Phospholipid profiles of mouse thrombi. Phosphatidylserine (PS) (A), phosphatidylethanolamine (PE) (B), phosphatidylinositol (PI) (C), phosphatidylglycerine (PG) (D), and phosphatidic acid (PA) (E) signal intensity expressed as ratio between signal intensity of the respective phospholipid and the sum of the signal intensities of the cationic phospholipids phosphatidylcholine (PC) and sphingomyelin (SM) in thrombus homogenates of splenectomized mice (closed symbols) and controls (open symbols) at defined time points after IVC ligation. All values represent means±SD (n=8). *P<0.05. IVC indicates inferior vena cava.

Figure 8.

Lectin immunoreactivity as a marker for microvessel density in mouse thrombi. Isolectin B₄⁺ (IB₄⁺) cells in a representative thrombus after splenectomy (A) and in a control thrombus (B) 14 days after IVC ligation.

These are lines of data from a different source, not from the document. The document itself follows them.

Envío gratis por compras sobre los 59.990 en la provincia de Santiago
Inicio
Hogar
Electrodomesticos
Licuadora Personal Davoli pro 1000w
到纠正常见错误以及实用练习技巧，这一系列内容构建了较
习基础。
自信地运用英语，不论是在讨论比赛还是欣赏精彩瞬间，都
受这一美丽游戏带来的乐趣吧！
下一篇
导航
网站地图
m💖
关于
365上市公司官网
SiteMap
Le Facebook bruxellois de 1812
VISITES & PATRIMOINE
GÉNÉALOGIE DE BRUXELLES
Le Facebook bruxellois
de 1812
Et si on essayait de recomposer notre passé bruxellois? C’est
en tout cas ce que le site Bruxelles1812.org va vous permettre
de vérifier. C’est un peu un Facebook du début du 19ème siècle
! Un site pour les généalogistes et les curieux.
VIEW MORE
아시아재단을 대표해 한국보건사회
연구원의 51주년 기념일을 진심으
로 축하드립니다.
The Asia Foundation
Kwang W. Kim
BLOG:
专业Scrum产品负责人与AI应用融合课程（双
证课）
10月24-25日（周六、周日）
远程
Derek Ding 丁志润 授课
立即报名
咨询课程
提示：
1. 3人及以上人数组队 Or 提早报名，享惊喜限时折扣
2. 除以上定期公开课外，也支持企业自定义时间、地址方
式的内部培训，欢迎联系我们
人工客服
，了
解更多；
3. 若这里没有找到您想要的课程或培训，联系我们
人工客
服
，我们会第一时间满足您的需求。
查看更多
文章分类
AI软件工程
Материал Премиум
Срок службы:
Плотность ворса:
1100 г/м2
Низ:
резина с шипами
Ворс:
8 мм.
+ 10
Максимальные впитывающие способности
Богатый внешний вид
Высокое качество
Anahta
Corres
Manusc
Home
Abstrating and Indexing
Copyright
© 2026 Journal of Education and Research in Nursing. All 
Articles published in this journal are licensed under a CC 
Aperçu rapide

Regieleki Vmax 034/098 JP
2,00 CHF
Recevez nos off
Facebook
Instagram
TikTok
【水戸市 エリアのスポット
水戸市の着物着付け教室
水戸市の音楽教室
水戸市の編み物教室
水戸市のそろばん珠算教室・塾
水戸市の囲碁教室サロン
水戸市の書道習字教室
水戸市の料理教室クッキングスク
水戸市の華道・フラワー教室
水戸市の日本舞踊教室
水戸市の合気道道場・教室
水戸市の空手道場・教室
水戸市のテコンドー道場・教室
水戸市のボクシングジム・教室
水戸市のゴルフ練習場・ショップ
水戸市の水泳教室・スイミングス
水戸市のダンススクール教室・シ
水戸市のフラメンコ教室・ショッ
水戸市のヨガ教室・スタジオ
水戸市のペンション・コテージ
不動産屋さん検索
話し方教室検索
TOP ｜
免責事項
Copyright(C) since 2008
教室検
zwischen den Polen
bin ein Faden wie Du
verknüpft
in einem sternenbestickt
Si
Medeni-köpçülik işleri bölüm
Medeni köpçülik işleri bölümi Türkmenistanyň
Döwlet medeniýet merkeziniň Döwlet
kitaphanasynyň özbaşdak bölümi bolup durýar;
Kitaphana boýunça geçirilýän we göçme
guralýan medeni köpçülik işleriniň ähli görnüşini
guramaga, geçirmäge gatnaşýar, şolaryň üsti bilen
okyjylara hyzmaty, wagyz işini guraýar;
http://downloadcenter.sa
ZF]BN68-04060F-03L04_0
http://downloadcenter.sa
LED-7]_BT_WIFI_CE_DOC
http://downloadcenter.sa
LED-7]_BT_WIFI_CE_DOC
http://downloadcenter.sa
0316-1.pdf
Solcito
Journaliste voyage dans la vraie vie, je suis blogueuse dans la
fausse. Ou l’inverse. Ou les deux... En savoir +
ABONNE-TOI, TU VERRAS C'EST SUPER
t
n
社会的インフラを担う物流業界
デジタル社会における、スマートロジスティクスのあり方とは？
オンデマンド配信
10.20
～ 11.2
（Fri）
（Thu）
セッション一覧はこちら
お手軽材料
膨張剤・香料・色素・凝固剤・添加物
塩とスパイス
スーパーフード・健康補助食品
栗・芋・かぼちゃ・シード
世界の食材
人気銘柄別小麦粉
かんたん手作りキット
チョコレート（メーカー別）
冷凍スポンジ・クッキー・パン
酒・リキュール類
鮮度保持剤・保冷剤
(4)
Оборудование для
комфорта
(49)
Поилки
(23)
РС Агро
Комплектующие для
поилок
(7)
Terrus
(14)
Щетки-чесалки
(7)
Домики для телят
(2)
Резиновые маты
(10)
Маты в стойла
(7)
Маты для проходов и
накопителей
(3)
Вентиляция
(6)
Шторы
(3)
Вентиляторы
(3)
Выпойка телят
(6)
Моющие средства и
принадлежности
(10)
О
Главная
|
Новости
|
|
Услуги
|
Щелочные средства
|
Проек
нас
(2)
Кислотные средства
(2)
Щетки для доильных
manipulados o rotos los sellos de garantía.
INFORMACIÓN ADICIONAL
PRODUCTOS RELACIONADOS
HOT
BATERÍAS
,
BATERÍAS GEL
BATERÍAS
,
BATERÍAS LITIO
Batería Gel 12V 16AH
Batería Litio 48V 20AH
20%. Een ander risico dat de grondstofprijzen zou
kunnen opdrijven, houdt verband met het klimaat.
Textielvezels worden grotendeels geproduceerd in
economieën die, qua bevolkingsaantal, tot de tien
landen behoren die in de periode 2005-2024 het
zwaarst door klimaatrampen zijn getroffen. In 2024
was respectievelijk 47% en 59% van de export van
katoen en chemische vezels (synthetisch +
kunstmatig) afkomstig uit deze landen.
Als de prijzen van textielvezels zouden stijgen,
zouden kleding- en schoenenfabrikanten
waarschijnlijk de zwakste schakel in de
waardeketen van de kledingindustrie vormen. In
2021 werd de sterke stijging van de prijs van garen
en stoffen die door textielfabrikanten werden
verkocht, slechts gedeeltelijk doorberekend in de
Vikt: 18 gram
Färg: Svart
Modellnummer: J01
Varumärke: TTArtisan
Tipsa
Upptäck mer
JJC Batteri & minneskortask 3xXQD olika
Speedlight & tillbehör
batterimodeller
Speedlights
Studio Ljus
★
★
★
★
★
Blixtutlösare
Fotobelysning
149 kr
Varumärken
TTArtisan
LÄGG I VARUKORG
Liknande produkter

Channels lined with IB₄⁺ cells were more frequent in control thrombi than in thrombi after splenectomy. Bar represents 100 μm. Quantification of thrombus IB₄⁺ cells in splenectomized mice (filled bars) and controls (open bars) (C). All values represent means±SD (n=8). *P<0.05, **P<0.03. IVC indicates inferior vena cava.

Figure 9.

Angiogenesis‐related gene expression in mouse thrombi. mRNA levels for Erk5 (A), VE‐Cadherin (Cdh5) (B), Kdr (C), Nos3 (D), Pecam1 (E), and podoplanin (Pdpn) (F) determined by real‐time PCR in thrombi of splenectomized animals (filled bars) and controls (open bars) at defined days after IVC ligation. IVC indicates inferior vena cava; PCR, polymerase chain reaction.

Figure 10.

Effect of phospholipids on endothelial cell proliferation. Effect of phospholipids on HUVEC proliferation was evaluated in a BrdU assay. Bars illustrate DNA synthesis rates after incubation with different concentrations of phospholipid mixtures after 24 hours (A) and 48 hours (B). Values determined in the absence of any additions were set at 100% (control). Thrombin generation rates of different phospholipid mixtures were measured with chromogenic substrate S2238, together with components of the prothrombinase complex. Values determined in the presence of buffer alone were set at 1 (control) (C). Angiogenic potential of various phospholipid mixtures was measured in the spheroid assay. Spheroids were treated with 50 ng/mL VEGF together with the compounds for 48 hours. Bars illustrate mean total length of sprouts of a spheroid (D). Assays were repeated 3 times and performed in triplicate. All values represent means±SD. Groups were statistically different (ANOVA, P<0.05) except those after treatment with 100 μmol/L phospholipids in Figure 10D. ECBM indicates endothelial cell basal medium; HUVEC, human umbilical vein endothelial cell; PBS, phosphate‐buffered saline; PC, phosphatidylcholine; PE, phosphatidylethanolamine; PS, phosphatidylserine; VEGF, vascular endothelial growth factor.